**What this task involves:** All lines holding the word "Home" should be located in the records and copied.

Items from a data source
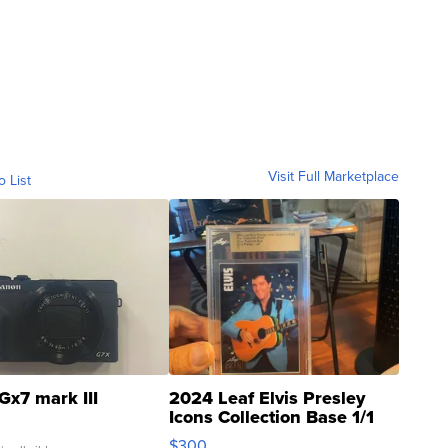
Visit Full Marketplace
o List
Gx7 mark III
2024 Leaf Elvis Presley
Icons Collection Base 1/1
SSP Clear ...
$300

--

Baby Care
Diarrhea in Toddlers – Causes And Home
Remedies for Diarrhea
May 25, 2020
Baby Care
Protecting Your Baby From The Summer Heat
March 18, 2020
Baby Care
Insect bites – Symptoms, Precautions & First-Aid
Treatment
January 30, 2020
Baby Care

...

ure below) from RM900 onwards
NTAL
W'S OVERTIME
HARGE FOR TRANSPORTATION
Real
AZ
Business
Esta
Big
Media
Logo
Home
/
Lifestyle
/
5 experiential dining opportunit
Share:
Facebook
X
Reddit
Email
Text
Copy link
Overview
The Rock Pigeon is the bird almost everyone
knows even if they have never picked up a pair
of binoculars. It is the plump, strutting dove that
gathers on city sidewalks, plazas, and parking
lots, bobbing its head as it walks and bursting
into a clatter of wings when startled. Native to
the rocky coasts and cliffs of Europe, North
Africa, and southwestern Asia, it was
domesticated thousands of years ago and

**Answer to this exercise:**
Diarrhea in Toddlers – Causes And Home
Home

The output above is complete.